Финч перебежал через мост. Прошелся по залу, залитому светом факелов и напоминавшему локацию какой-то видеоигры. Спустился по спиральной лестнице в гулкое подземелье, а потом дальше – в склеп, где над каждым захороненным трупом стояла статуя ростом больше чем в натуральную величину и смотрела на Финча блестящими эмалевыми глазами. Там он взял ржавую металлическую корону с головы королевы с угрюмо поджатыми губами и стеклянный шар из руки мага.
Сейчас, сидя рядом с этой женщиной, такой ненадежной, с жадно горящими глазами, в выцветшей черной одежде, Финч ощутил то же чувство, с которым входил тогда в ворота замка. Пьянящий коктейль тревоги и желания. Так бывает, когда идешь вперед, зная, что нужно повернуть назад. Говоришь «да» вместо такого правильного и разумного «нет».
– Сначала обещай мне, – сказал Финч. – Обещай, что после этого приключения поможешь мне вернуться к ней.
27
– Да ответь же ты, черт тебя побери, ответь!
София не отвечала на звонки. И призрак больше не появлялся, сколько я ни звала, сколько ни читала вслух «Ворона». Я уже думала, не сбегать ли за виски, но не хотелось столько времени терять.
Тогда я вышла из ниши в запутанный лабиринт коридора и вернулась в номер 549. Сейчас приму душ, а потом – к Софии. От меня несло свернувшимся молоком, обгоревшими гвоздиками и мрачным дыханием смерти, а в ушах все еще звучало пророчество призрака. «Призрак снаружи, призрак внутри… Скажи, что ей уже недолго осталось ждать». Я закрыла дверь на цепочку и на замок и только потом разделась и шагнула в душевую.
Вода текла целую вечность, пока не прогрелась. Я взглянула под ноги и увидела…
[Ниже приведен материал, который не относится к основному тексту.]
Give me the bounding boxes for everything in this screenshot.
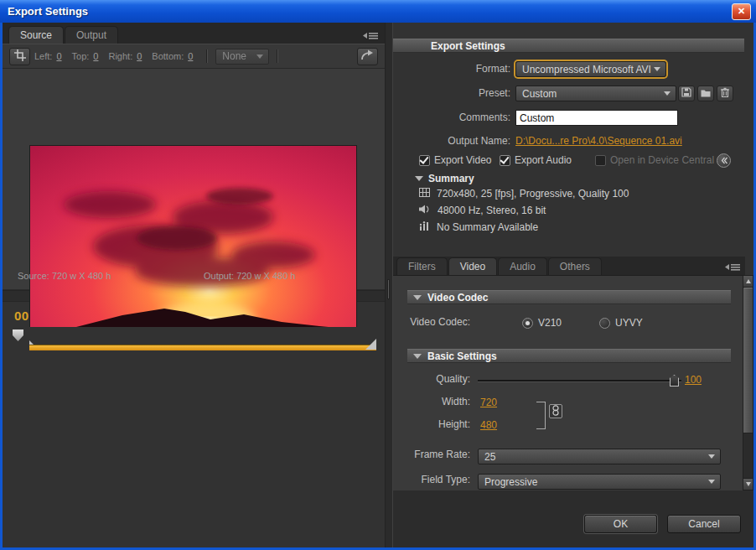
crop-left-label: Left: [34, 51, 52, 61]
delete-preset-button[interactable] [717, 86, 733, 101]
work-area-end-handle[interactable] [365, 339, 376, 350]
panel-menu-icon[interactable] [725, 262, 740, 272]
crop-right-label: Right: [108, 51, 132, 61]
checkbox-checked-icon [500, 155, 510, 166]
export-options-row: Export Video Export Audio Open in Device… [393, 154, 742, 171]
link-bracket [536, 402, 546, 429]
summary-section-toggle[interactable]: Summary [415, 173, 474, 184]
constrain-proportions-button[interactable] [549, 404, 562, 418]
close-button[interactable]: ✕ [732, 3, 751, 20]
preview-area[interactable]: Source: 720 w X 480 h Output: 720 w X 48… [3, 69, 385, 290]
codec-option-uyvy[interactable]: UYVY [599, 317, 643, 329]
collapse-triangle-icon [413, 354, 422, 359]
crop-top-value[interactable]: 0 [93, 51, 98, 61]
output-dimensions: Output: 720 w X 480 h [204, 271, 295, 281]
comments-input[interactable] [515, 110, 678, 126]
scrollbar-thumb[interactable] [743, 288, 753, 433]
export-video-checkbox[interactable]: Export Video [419, 154, 492, 166]
comments-row: Comments: [393, 110, 742, 127]
crop-right-value[interactable]: 0 [137, 51, 142, 61]
preset-dropdown[interactable]: Custom [515, 86, 676, 101]
source-dimensions: Source: 720 w X 480 h [18, 271, 111, 281]
quality-value[interactable]: 100 [685, 374, 702, 386]
codec-uyvy-label: UYVY [615, 317, 643, 329]
export-video-label: Export Video [434, 154, 492, 166]
folder-icon [701, 87, 711, 100]
height-label: Height: [393, 418, 470, 430]
tab-output[interactable]: Output [65, 26, 118, 44]
save-preset-button[interactable] [678, 86, 695, 101]
chevron-down-icon [708, 454, 715, 459]
format-row: Format: Uncompressed Microsoft AVI [393, 61, 742, 78]
summary-other-line: No Summary Available [419, 221, 538, 233]
width-row: Width: 720 [393, 396, 745, 411]
chevron-down-icon [256, 54, 263, 59]
summary-video-text: 720x480, 25 [fps], Progressive, Quality … [437, 188, 629, 200]
dialog-content: Source Output Left: 0 Top: 0 Right: 0 Bo… [3, 23, 753, 547]
output-name-link[interactable]: D:\Docu...re Pro\4.0\Sequence 01.avi [515, 135, 682, 147]
vertical-splitter[interactable] [385, 23, 393, 547]
collapse-panel-button[interactable] [717, 153, 731, 168]
splitter-grip-icon [387, 279, 390, 299]
checkbox-unchecked-icon [595, 155, 606, 166]
quality-label: Quality: [393, 373, 470, 385]
arrow-down-icon [746, 482, 751, 486]
preset-value: Custom [522, 88, 557, 100]
scroll-up-button[interactable] [743, 276, 753, 288]
output-name-row: Output Name: D:\Docu...re Pro\4.0\Sequen… [393, 133, 742, 150]
field-type-dropdown[interactable]: Progressive [478, 474, 721, 490]
work-area-bar[interactable] [29, 345, 376, 350]
format-dropdown[interactable]: Uncompressed Microsoft AVI [515, 61, 666, 77]
quality-slider-track[interactable] [478, 380, 681, 382]
checkbox-checked-icon [419, 155, 430, 166]
video-codec-label: Video Codec: [393, 316, 470, 328]
ok-button[interactable]: OK [584, 515, 657, 533]
timeline[interactable] [3, 327, 385, 547]
quality-slider-handle[interactable] [670, 375, 679, 387]
window-title: Export Settings [8, 5, 88, 18]
curved-arrow-icon [360, 49, 375, 63]
import-preset-button[interactable] [697, 86, 714, 101]
crop-toolbar: Left: 0 Top: 0 Right: 0 Bottom: 0 None [3, 44, 385, 69]
title-bar[interactable]: Export Settings ✕ [0, 0, 756, 23]
scroll-down-button[interactable] [743, 478, 753, 490]
basic-settings-section-title: Basic Settings [427, 350, 497, 362]
preview-pane: Source Output Left: 0 Top: 0 Right: 0 Bo… [3, 23, 385, 547]
open-device-central-label: Open in Device Central [610, 154, 714, 166]
tab-filters[interactable]: Filters [396, 257, 448, 275]
export-audio-label: Export Audio [515, 154, 572, 166]
width-value[interactable]: 720 [480, 397, 497, 408]
preset-row: Preset: Custom [393, 86, 742, 102]
tab-others[interactable]: Others [548, 257, 602, 275]
crop-top-label: Top: [72, 51, 90, 61]
tab-source[interactable]: Source [8, 26, 64, 44]
height-value[interactable]: 480 [480, 419, 497, 431]
frame-rate-row: Frame Rate: 25 [393, 449, 745, 464]
settings-tab-bar: Filters Video Audio Others [393, 257, 745, 275]
summary-title: Summary [428, 173, 474, 184]
codec-option-v210[interactable]: V210 [522, 317, 562, 329]
field-type-row: Field Type: Progressive [393, 474, 745, 489]
save-icon [681, 87, 691, 100]
export-frame-button[interactable] [357, 48, 378, 65]
crop-button[interactable] [9, 48, 30, 65]
crop-left-value[interactable]: 0 [56, 51, 61, 61]
export-settings-dialog: Export Settings ✕ Source Output Left: 0 … [0, 0, 756, 550]
video-codec-section-header[interactable]: Video Codec [407, 290, 731, 304]
tab-video[interactable]: Video [448, 257, 497, 275]
summary-audio-line: 48000 Hz, Stereo, 16 bit [419, 205, 546, 216]
panel-menu-icon[interactable] [363, 31, 378, 40]
preset-label: Preset: [393, 87, 510, 99]
frame-rate-dropdown[interactable]: 25 [478, 449, 721, 464]
tab-audio[interactable]: Audio [498, 257, 547, 275]
settings-scrollbar[interactable] [743, 275, 753, 490]
cancel-button[interactable]: Cancel [667, 515, 741, 533]
video-frame-icon [419, 188, 430, 200]
export-audio-checkbox[interactable]: Export Audio [500, 154, 572, 166]
playhead[interactable] [13, 329, 23, 341]
crop-bottom-value[interactable]: 0 [188, 51, 193, 61]
close-icon: ✕ [738, 6, 745, 17]
video-tab-content: Video Codec Video Codec: V210 UYVY Ba [393, 275, 745, 491]
crop-ratio-dropdown[interactable]: None [215, 49, 269, 65]
basic-settings-section-header[interactable]: Basic Settings [407, 349, 731, 363]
Женевьеву в ванне, всю бело-голубую.
Я закрыла глаза. Сосчитала до десяти, потом до двадцати, до тридцати. Представила, как Элла гладит меня по голове. Смыла с себя все следы этой ночи. Но и выйдя из ванной, я все равно ощущала какой-то ужасный запах – он будто застрял у меня в носу. А может, караулил в номере, притаившись в углу до поры до времени, – я просто не замечала.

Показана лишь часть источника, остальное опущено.